* **Task objective**: Within the lines below, the span from the line with "Healdsburg date of d" to the line with "There are readers who never found the central", both ends included, is to be reproduced exactly, with pictures omitted.

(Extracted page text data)
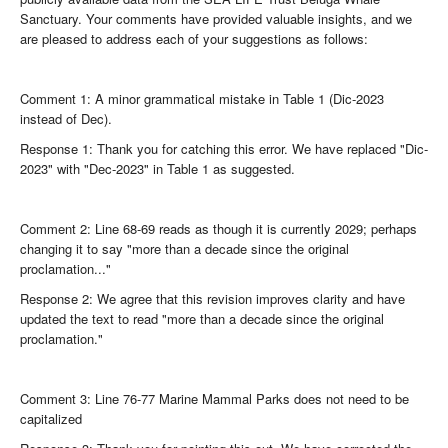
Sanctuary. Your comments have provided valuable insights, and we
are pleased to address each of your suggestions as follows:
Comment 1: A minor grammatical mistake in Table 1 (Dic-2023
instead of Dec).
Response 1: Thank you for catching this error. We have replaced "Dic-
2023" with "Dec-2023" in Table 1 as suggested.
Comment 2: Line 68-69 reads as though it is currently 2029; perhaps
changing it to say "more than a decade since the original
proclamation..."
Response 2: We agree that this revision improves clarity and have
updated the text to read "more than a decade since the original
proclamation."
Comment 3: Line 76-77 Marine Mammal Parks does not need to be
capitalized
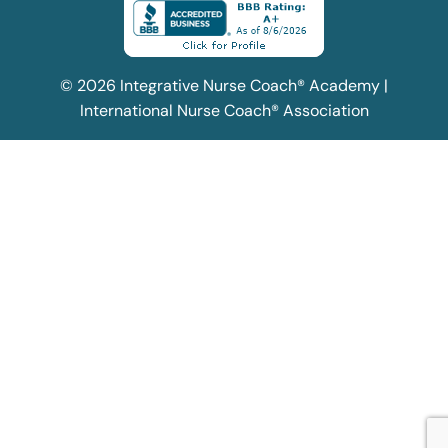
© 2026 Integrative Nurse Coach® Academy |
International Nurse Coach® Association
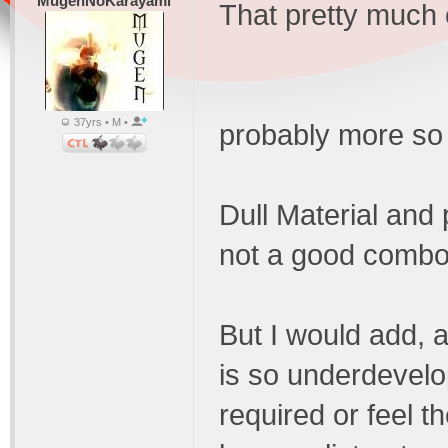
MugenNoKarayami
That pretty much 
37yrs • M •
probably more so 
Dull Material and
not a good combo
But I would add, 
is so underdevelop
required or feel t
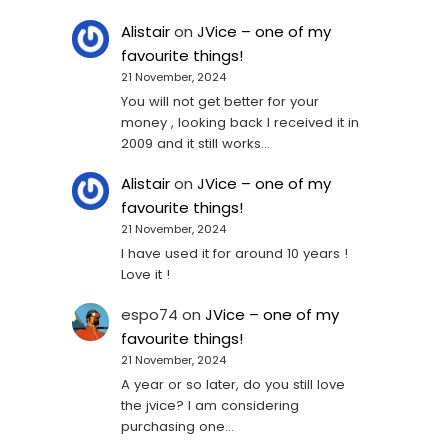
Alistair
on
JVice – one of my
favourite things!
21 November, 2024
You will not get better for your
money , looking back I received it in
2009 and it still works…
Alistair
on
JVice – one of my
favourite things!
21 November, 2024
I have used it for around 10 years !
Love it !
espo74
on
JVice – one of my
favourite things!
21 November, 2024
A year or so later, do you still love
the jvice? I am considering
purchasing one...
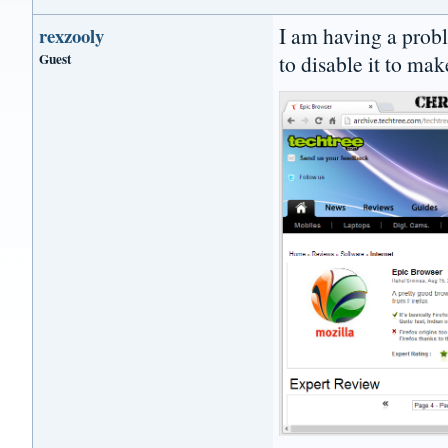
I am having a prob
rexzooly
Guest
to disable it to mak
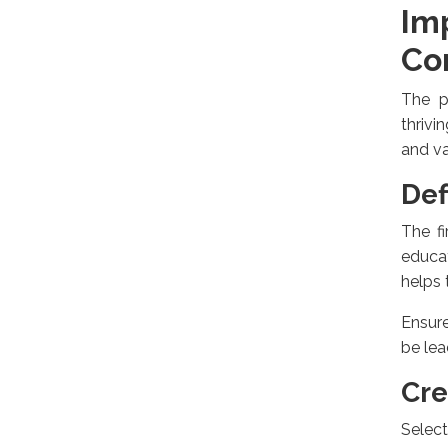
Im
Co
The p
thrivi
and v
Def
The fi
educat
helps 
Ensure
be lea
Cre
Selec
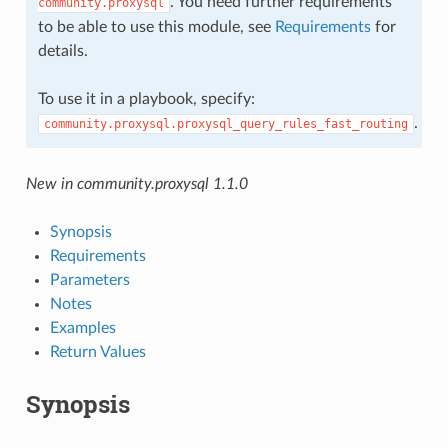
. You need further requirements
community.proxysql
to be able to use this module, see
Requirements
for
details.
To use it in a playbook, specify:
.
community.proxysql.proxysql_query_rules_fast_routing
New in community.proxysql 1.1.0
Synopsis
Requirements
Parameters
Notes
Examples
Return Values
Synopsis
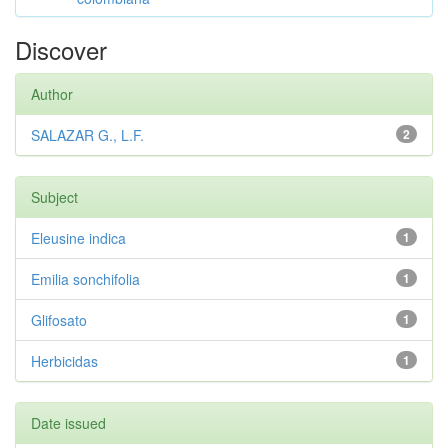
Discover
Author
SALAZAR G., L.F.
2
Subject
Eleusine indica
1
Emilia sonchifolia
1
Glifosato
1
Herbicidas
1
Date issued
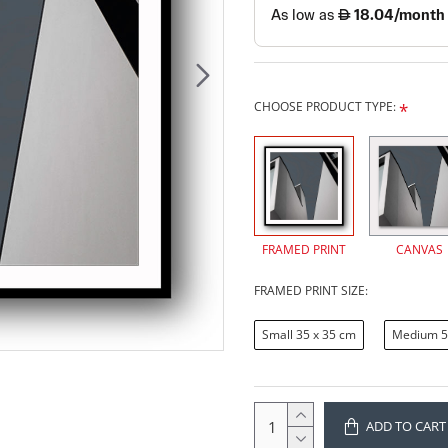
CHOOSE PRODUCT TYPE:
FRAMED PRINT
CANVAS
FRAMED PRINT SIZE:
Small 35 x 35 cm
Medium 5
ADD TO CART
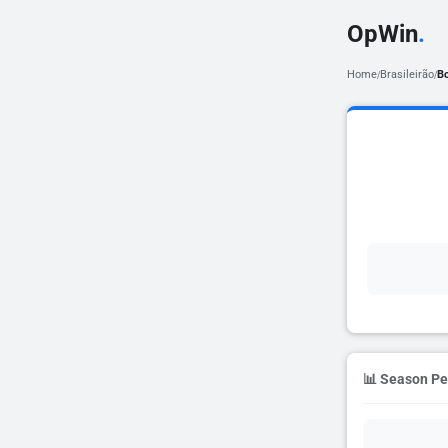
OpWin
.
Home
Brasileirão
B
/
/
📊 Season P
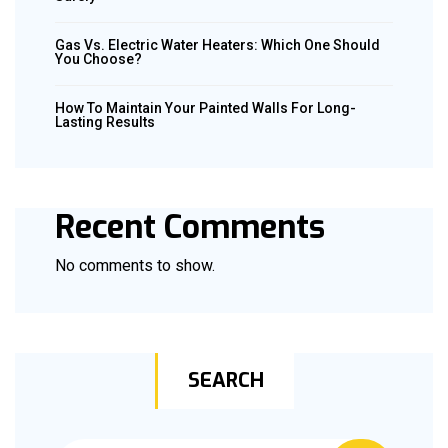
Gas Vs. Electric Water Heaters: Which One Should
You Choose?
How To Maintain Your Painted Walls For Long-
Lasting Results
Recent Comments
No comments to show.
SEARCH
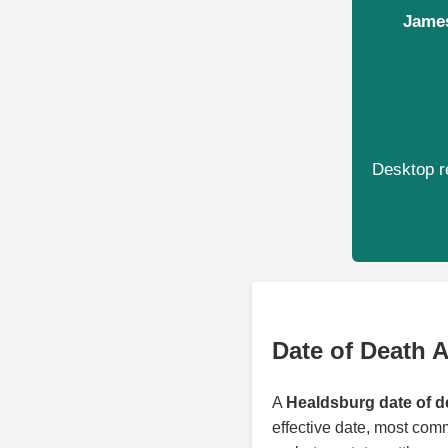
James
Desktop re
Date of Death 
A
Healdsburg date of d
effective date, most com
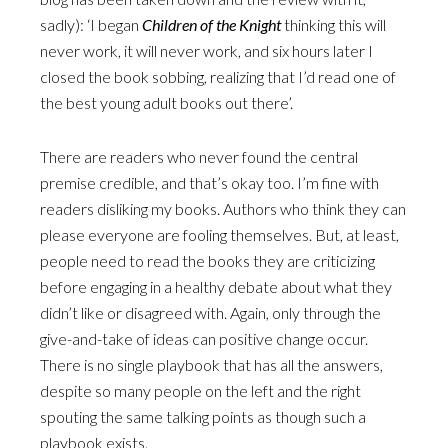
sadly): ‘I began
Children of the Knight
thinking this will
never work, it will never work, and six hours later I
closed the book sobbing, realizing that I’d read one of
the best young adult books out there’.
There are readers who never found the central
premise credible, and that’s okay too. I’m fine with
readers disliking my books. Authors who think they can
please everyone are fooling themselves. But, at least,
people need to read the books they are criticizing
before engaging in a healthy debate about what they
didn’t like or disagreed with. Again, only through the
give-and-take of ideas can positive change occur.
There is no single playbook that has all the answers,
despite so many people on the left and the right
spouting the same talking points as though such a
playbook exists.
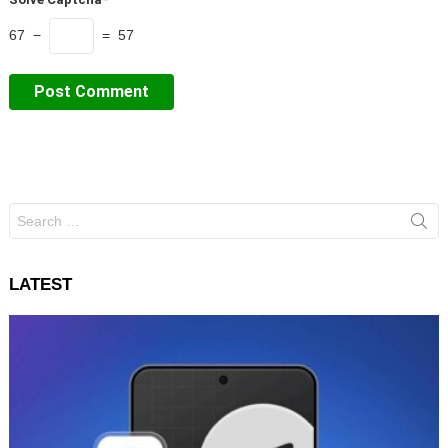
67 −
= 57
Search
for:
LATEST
---
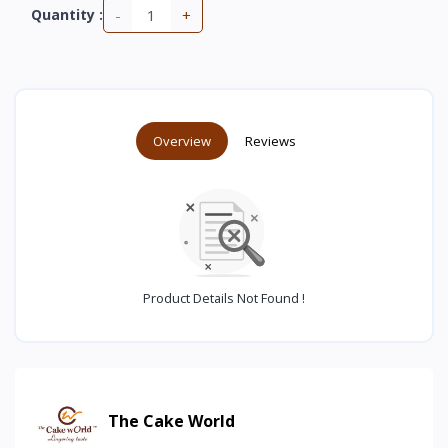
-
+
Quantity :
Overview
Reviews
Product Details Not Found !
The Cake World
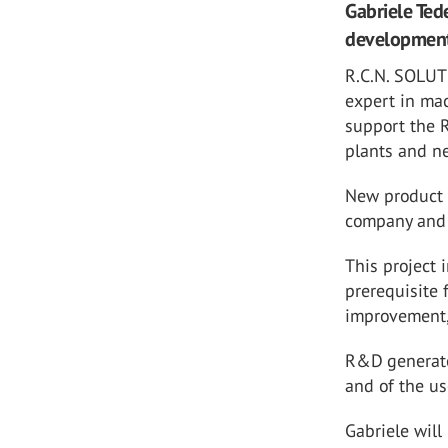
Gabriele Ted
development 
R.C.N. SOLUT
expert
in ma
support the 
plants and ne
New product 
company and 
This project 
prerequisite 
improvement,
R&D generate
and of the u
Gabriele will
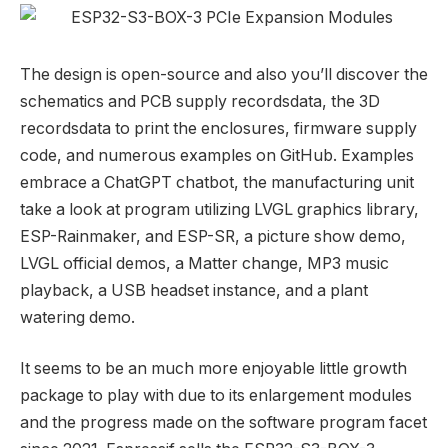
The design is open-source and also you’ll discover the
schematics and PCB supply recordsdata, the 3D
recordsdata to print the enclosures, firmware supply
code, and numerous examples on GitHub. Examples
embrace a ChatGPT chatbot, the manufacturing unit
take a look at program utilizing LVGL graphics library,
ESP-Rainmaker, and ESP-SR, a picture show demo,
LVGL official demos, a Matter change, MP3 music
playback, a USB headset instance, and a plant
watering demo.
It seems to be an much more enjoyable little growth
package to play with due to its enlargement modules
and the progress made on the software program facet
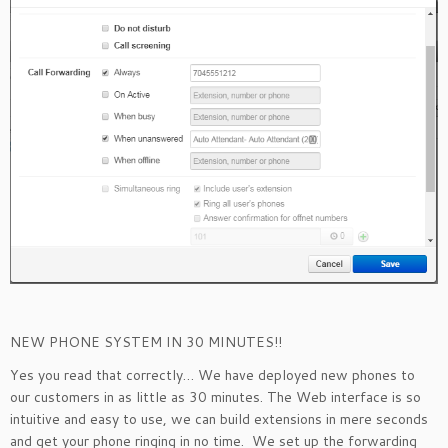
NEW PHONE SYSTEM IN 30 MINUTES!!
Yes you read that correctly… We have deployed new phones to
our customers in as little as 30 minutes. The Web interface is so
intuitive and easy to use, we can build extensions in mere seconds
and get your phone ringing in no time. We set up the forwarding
...
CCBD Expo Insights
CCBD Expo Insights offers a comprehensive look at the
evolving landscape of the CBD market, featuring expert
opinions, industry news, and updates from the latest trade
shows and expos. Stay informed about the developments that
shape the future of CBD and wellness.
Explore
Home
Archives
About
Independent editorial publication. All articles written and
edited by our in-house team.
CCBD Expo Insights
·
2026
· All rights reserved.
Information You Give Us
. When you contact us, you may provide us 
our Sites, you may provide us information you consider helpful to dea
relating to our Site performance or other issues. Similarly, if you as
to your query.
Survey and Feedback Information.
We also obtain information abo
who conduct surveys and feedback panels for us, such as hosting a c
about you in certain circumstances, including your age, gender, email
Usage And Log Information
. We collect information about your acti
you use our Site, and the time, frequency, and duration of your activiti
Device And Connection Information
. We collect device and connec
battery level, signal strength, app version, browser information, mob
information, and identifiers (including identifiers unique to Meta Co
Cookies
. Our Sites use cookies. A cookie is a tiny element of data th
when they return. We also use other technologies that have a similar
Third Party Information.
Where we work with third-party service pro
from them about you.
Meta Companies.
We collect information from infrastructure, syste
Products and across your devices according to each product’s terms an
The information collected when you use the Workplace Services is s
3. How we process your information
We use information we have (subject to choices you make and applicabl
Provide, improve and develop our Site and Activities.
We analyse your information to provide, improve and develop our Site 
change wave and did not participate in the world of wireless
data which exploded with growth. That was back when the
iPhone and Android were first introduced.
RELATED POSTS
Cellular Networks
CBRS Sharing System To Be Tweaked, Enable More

* **Solution**:
Healdsburg date of d
effective date, most com
sadly): ‘I began
Children of the Knight
thinking this will
never work, it will never work, and six hours later I
closed the book sobbing, realizing that I’d read one of
the best young adult books out there’.
There are readers who never found the central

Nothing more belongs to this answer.